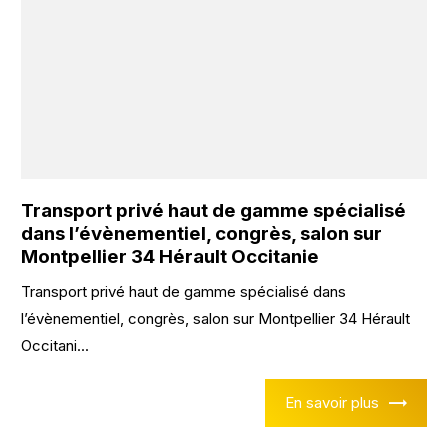
Transport privé haut de gamme spécialisé
dans l’évènementiel, congrès, salon sur
Montpellier 34 Hérault Occitanie
Transport privé haut de gamme spécialisé dans
l’évènementiel, congrès, salon sur Montpellier 34 Hérault
Occitani...
En savoir plus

+++

- **What the task asks**
Reply with exactly the lines from the one containing "Montpellier 34 Hérault Occitanie" to the last line of the material, inclusive, and with nothing more.

- **Written answer**
Montpellier 34 Hérault Occitanie
Transport privé haut de gamme spécialisé dans
l’évènementiel, congrès, salon sur Montpellier 34 Hérault
Occitani...
En savoir plus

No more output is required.